We recommend applying standard quality control filtering prior to SPS, including:
- Removal of cells with abnormally high/low UMI counts
- Filtering cells with high mitochondrial gene percentages
- Doublet detection and removal (e.g., using Scrublet or DoubletFinder)

## Visualization

The following animation shows how points are selected from a 2D toy dataset using PCA binning. Points are selected category by category (cells with 1 point, 2 points, etc.), and the process is visualized step by step:

- All points start as skyblue.
- When a category is considered, the cells are highlighted in yellow and the points in those cells are shown in gray for visibility.
- Selected points turn red and remain red in all subsequent frames.
- The process continues until the target number of points is reached.

![Sampling Process Animation](./docs/sampling_process.gif)

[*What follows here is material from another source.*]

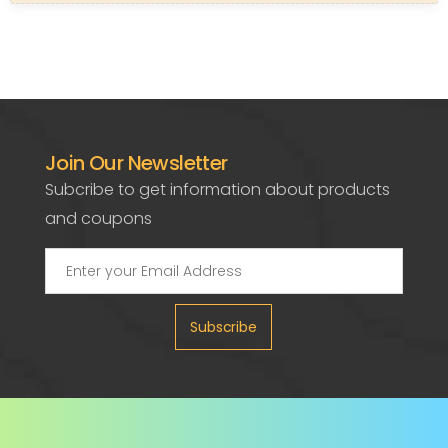
Join Our Newsletter
Subcribe to get information about products
and coupons
Subscribe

To generate the animation yourself, run:

```bash
python docs/generate_visualization.py
```

## Citation

If you use SParseSampler in your research, please cite:

```bibtex
# Add citation when available
```

## License

This project is licensed under the MIT License - see the [LICENSE](LICENSE) file for details.

## Contributing

Contributions are welcome! Please feel free to submit a Pull Request.